Start of Provided data

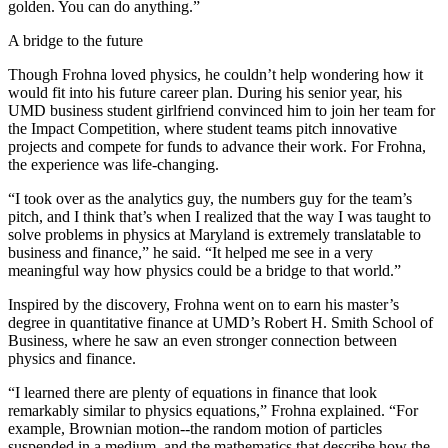
golden. You can do anything.”
A bridge to the future
Though Frohna loved physics, he couldn’t help wondering how it
would fit into his future career plan. During his senior year, his
UMD business student girlfriend convinced him to join her team for
the Impact Competition, where student teams pitch innovative
projects and compete for funds to advance their work. For Frohna,
the experience was life-changing.
“I took over as the analytics guy, the numbers guy for the team’s
pitch, and I think that’s when I realized that the way I was taught to
solve problems in physics at Maryland is extremely translatable to
business and finance,” he said. “It helped me see in a very
meaningful way how physics could be a bridge to that world.”
Inspired by the discovery, Frohna went on to earn his master’s
degree in quantitative finance at UMD’s Robert H. Smith School of
Business, where he saw an even stronger connection between
physics and finance.
“I learned there are plenty of equations in finance that look
remarkably similar to physics equations,” Frohna explained. “For
example, Brownian motion--the random motion of particles
suspended in a medium, and the mathematics that describe how the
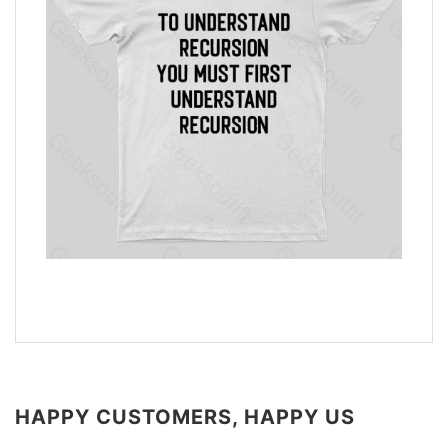
HAPPY CUSTOMERS, HAPPY US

End of Provided data

**What is needed**
Above are the records; repeat them exactly, omitting every picture.

**Task result**
golden. You can do anything.”
A bridge to the future
Though Frohna loved physics, he couldn’t help wondering how it
would fit into his future career plan. During his senior year, his
UMD business student girlfriend convinced him to join her team for
the Impact Competition, where student teams pitch innovative
projects and compete for funds to advance their work. For Frohna,
the experience was life-changing.
“I took over as the analytics guy, the numbers guy for the team’s
pitch, and I think that’s when I realized that the way I was taught to
solve problems in physics at Maryland is extremely translatable to
business and finance,” he said. “It helped me see in a very
meaningful way how physics could be a bridge to that world.”
Inspired by the discovery, Frohna went on to earn his master’s
degree in quantitative finance at UMD’s Robert H. Smith School of
Business, where he saw an even stronger connection between
physics and finance.
“I learned there are plenty of equations in finance that look
remarkably similar to physics equations,” Frohna explained. “For
example, Brownian motion--the random motion of particles
suspended in a medium, and the mathematics that describe how the
HAPPY CUSTOMERS, HAPPY US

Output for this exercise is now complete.